DIRECTIONS: Only what runs from the line with "первом же сезоне" to the final line of the records below should be given again, word for word.

=== MATERIAL TO PROCESS ===

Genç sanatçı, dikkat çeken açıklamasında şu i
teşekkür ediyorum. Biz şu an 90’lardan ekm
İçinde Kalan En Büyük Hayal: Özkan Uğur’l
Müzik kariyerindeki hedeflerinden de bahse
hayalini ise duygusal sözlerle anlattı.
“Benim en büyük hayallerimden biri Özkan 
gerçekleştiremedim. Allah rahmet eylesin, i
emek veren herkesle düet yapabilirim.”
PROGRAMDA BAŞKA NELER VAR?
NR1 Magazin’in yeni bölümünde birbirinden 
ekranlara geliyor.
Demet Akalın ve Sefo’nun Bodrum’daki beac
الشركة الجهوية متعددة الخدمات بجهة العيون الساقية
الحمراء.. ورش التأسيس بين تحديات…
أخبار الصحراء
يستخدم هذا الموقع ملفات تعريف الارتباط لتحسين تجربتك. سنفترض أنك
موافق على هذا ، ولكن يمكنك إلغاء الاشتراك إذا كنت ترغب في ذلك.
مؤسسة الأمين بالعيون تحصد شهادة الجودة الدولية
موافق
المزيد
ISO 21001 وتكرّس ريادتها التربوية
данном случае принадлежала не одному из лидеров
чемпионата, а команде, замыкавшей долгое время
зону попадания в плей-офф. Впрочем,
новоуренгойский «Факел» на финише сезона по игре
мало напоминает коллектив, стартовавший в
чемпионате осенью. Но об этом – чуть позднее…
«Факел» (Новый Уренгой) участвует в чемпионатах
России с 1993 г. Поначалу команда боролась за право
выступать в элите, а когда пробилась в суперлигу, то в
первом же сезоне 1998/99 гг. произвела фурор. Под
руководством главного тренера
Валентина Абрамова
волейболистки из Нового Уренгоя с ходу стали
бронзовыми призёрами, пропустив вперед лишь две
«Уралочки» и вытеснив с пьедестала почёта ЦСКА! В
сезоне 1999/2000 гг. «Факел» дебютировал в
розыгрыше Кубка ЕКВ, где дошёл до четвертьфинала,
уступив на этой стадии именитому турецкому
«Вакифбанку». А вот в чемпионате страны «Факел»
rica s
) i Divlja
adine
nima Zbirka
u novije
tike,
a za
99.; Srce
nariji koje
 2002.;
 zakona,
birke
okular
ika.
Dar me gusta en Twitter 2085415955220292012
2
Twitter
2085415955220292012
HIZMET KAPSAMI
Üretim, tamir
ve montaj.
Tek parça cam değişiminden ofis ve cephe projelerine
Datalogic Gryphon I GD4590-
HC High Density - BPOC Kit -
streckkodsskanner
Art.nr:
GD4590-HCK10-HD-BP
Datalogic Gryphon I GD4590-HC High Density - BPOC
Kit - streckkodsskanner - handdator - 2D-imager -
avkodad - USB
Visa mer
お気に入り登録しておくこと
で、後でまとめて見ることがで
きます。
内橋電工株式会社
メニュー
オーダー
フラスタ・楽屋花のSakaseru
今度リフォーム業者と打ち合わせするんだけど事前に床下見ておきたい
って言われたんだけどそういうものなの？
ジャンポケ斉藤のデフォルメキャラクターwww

===

REPLY:
первом же сезоне 1998/99 гг. произвела фурор. Под
руководством главного тренера
Валентина Абрамова
волейболистки из Нового Уренгоя с ходу стали
бронзовыми призёрами, пропустив вперед лишь две
«Уралочки» и вытеснив с пьедестала почёта ЦСКА! В
сезоне 1999/2000 гг. «Факел» дебютировал в
розыгрыше Кубка ЕКВ, где дошёл до четвертьфинала,
уступив на этой стадии именитому турецкому
«Вакифбанку». А вот в чемпионате страны «Факел»
rica s
) i Divlja
adine
nima Zbirka
u novije
tike,
a za
99.; Srce
nariji koje
 2002.;
 zakona,
birke
okular
ika.
Dar me gusta en Twitter 2085415955220292012
2
Twitter
2085415955220292012
HIZMET KAPSAMI
Üretim, tamir
ve montaj.
Tek parça cam değişiminden ofis ve cephe projelerine
Datalogic Gryphon I GD4590-
HC High Density - BPOC Kit -
streckkodsskanner
Art.nr:
GD4590-HCK10-HD-BP
Datalogic Gryphon I GD4590-HC High Density - BPOC
Kit - streckkodsskanner - handdator - 2D-imager -
avkodad - USB
Visa mer
お気に入り登録しておくこと
で、後でまとめて見ることがで
きます。
内橋電工株式会社
メニュー
オーダー
フラスタ・楽屋花のSakaseru
今度リフォーム業者と打ち合わせするんだけど事前に床下見ておきたい
って言われたんだけどそういうものなの？
ジャンポケ斉藤のデフォルメキャラクターwww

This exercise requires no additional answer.